Former-commit-id: db5eda605116e5441745cc6712abffea7f59a47b
---
 tests/test_japanese.py |  4 ++--
 wordfreq/__init__.py   | 12 ++++++------
 2 files changed, 8 insertions(+), 8 deletions(-)

diff --git a/tests/test_japanese.py b/tests/test_japanese.py
index af05c2a..9906741 100644
--- a/tests/test_japanese.py
+++ b/tests/test_japanese.py
@@ -14,10 +14,10 @@ def test_combination():
 
     assert_almost_equal(
         word_frequency('おはようおはよう', 'ja'),
-        ohayou_freq / 20
+        ohayou_freq / 2
     )
     assert_almost_equal(
         1.0 / word_frequency('おはようございます', 'ja'),
-        (100.0 / ohayou_freq + 100.0 / gozai_freq + 100.0 / masu_freq)

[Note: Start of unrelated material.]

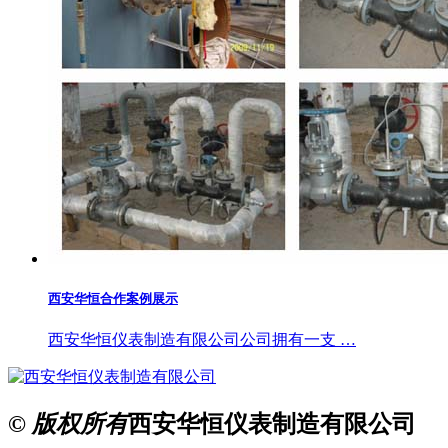
西安华恒合作案例展示
西安华恒仪表制造有限公司公司拥有一支 …
© 版权所有
西安华恒仪表制造有限公司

+        (1.0 / ohayou_freq + 1.0 / gozai_freq + 1.0 / masu_freq)
     )
 
diff --git a/wordfreq/__init__.py b/wordfreq/__init__.py
index 85e4711..e6a4849 100644
--- a/wordfreq/__init__.py
+++ b/wordfreq/__init__.py
@@ -15,11 +15,11 @@ logger = logging.getLogger(__name__)
 CACHE_SIZE = 100000
 DATA_PATH = pathlib.Path(resource_filename('wordfreq', 'data'))
 
-# Chinese and Japanese are written without spaces. This means we have to
-# run language-specific code to infer token boundaries on them, and also
-# that we need to adjust frequencies of multi-token phrases to account
-# for the fact that token boundaries were inferred.
-SPACELESS_LANGUAGES = {'zh', 'ja'}
+# Chinese and Japanese are written without spaces. In Chinese, in particular,
+# we have to infer word boundaries from the frequencies of the words they
+# would create. When this happens, we should adjust the resulting frequency
+# to avoid creating a bias toward improbable word combinations.
+INFERRED_SPACE_LANGUAGES = {'zh'}
 
 # We'll divide the frequency by 10 for each token boundary that was inferred.
 # (We determined the factor of 10 empirically by looking at words in the
@@ -197,7 +197,7 @@ def _word_frequency(word, lang, wordlist, minimum):
 
     freq = 1.0 / one_over_result
 
-    if lang in SPACELESS_LANGUAGES:
+    if lang in INFERRED_SPACE_LANGUAGES:
         freq /= INFERRED_SPACE_FACTOR ** (len(tokens) - 1)
 
     return max(freq, minimum)